For this particular VPS, I’ve moved provider several times, but every time I just use Clonezilla to clone the disk over the internet. Maybe I should do a fresh reinstall one day. There’s just so much random stuff running on it though.
Nixos is amazing just saying
I never reinstall and always recover. Even when migrating from notebook to PC I just
dd
-ed it and fixed fstab. My current system is 5 years old :)I thought we ditched Windows because we were tired of doing that?
I didn’t, I just liked Linux more. It allows us to play around more, but also fuck up more…
Then there’s me, reinstalling the OS because it’s quicker than installing the three months’ worth of updates I forgot about.
The main downside to a rolling release distro, with that much drift there’s a good chance something will install that conflicts with something else, and nobody can really help because the only real way to replicate your install is to go back in time and do the same thing
NixOS.
Agreed in general, but I personally don’t reinstall it. My reason to do so was that I would randomly install some crap I needed for a few tasks and then forget about it, and with nixos it’s just
nix shell
ornix run
nixpkgs#whatever
, and then stuff’s gone with the next garbage collection.

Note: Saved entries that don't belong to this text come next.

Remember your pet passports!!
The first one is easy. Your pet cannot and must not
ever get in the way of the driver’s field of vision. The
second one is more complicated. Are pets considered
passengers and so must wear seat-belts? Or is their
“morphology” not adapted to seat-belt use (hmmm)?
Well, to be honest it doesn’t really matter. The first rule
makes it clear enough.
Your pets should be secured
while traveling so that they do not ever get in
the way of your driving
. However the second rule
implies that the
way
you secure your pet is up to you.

For me it’s installing a new OS every six months for a fun new experience.
NixOS is great, you can even have it automatically reinstall and wipe your garbage with Impermanence lol
I did this with windows. Not so much macos until later versions started ballooning in size and being optimized for SSDs.
I thought the point of Linux was not doing this every year like with Windows?
Realistically you don’t have to if you’re not constantly tinkering, but if you’re changing a lot of low-level stuff without knowing what you’re doing, you have the ability to break things. If you don’t know how to fix them, then it’s easier to just reformat. Basically it’s a skill issue lol.
Reinstalling is Windows user logic. On Linux your supposed to fix things in place.
Fedora Silverblue enters the chat :) Haven’t had a single hiccup so far. Only ublue spins are a pain in the butt imo. That’s why I configure everything by myself.